Correctional outcomes of offenders with mental disorders
Prevalence rates of major mental disorders (MDs) among offenders vary depending on the deﬁnition of MD adopted, the time frame applied and the population examined. Estimates range from a low of 15% (Magaletta, Diamond, Faust, Daggett, & Camp, 2009) to as high as 80% when personality and substance abuse disorders are included (Brink, 2005; Brink, Doherty, & Boer, 2001).
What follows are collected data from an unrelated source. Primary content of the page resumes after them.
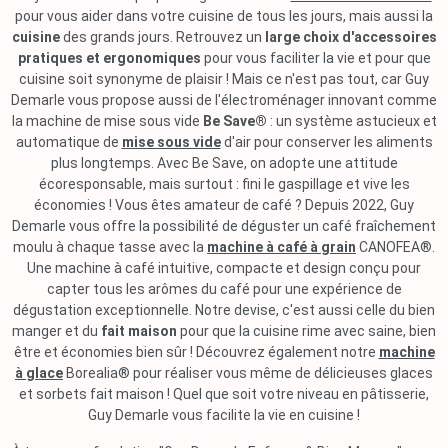
pour vous aider dans votre cuisine de tous les jours, mais aussi la
cuisine
des grands jours. Retrouvez un
large choix d'accessoires
pratiques et ergonomiques
pour vous faciliter la vie et pour que
cuisine soit synonyme de plaisir ! Mais ce n'est pas tout, car Guy
Demarle vous propose aussi de l'électroménager innovant comme
la machine de mise sous vide
Be Save®
: un système astucieux et
automatique de
mise sous vide
d'air pour conserver les aliments
plus longtemps. Avec Be Save, on adopte une attitude
écoresponsable, mais surtout : fini le gaspillage et vive les
économies ! Vous êtes amateur de café ? Depuis 2022, Guy
Demarle vous offre la possibilité de déguster un café fraîchement
moulu à chaque tasse avec la
machine à café à grain
CANOFEA®.
Une machine à café intuitive, compacte et design conçu pour
capter tous les arômes du café pour une expérience de
dégustation exceptionnelle. Notre devise, c'est aussi celle du bien
manger et du
fait maison
pour que la cuisine rime avec saine, bien
être et économies bien sûr ! Découvrez également notre
machine
à glace
Borealia® pour réaliser vous même de délicieuses glaces
et sorbets fait maison ! Quel que soit votre niveau en pâtisserie,
Guy Demarle vous facilite la vie en cuisine !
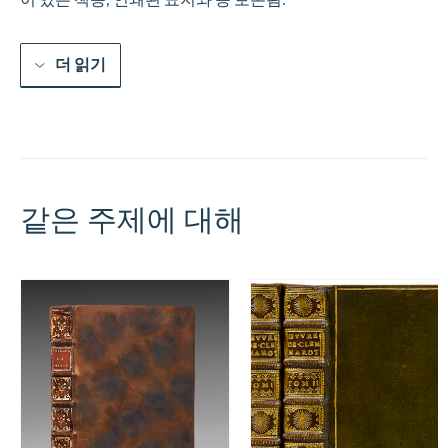
더 읽기
같은 주제에 대해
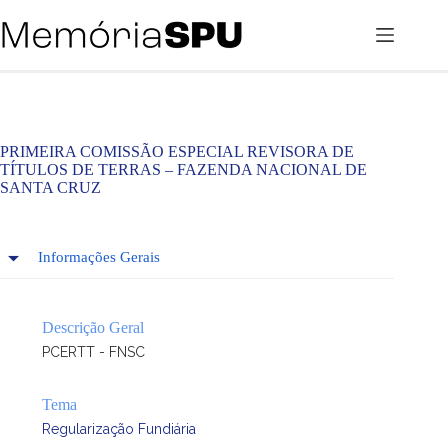
Pular
para
o
conteúdo
PRIMEIRA COMISSÃO ESPECIAL REVISORA DE
TÍTULOS DE TERRAS – FAZENDA NACIONAL DE
SANTA CRUZ
Informações Gerais
Descrição Geral
PCERTT - FNSC
Tema
Regularização Fundiária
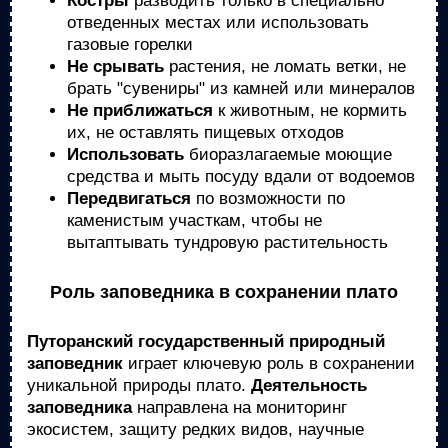
Костры
разводить только в специально
отведенных местах или использовать
газовые горелки
Не срывать
растения, не ломать ветки, не
брать "сувениры" из камней или минералов
Не приближаться
к животным, не кормить
их, не оставлять пищевых отходов
Использовать
биоразлагаемые моющие
средства и мыть посуду вдали от водоемов
Передвигаться
по возможности по
каменистым участкам, чтобы не
вытаптывать тундровую растительность
Роль заповедника в сохранении плато
Путоранский государственный природный
заповедник
играет ключевую роль в сохранении
уникальной природы плато.
Деятельность
заповедника
направлена на мониторинг
экосистем, защиту редких видов, научные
Some of the highest rates have been found in the federal Canadian correctional system (Beaudette, Power, & Stewart, 2013; Brink et al., 2001; Motiuk & Porporino, 1991). Offenders with major mental disorders, then, can constitute a signiﬁcant proportion of the offender population, posing a challenge for those mandated to provide the specialized services many require. Moreover, there is consistent evidence across constituencies that the rates of MD in offender populations have been increasing, although the reason for this is less clear (Diamond, Wang, Holzer, Thomas, & Cruser, 2001). Deinstitutionalization has been implicated in the increase (Ogloff, 2002), but at least one study failed to conﬁrm the link between closure of psychiatric inpatient beds and increases in rates of MD in prison in the time period
from the 1960s to the 1980s (Steadman, Monahan, Duffee, Hartstone, & Robbins, 1984).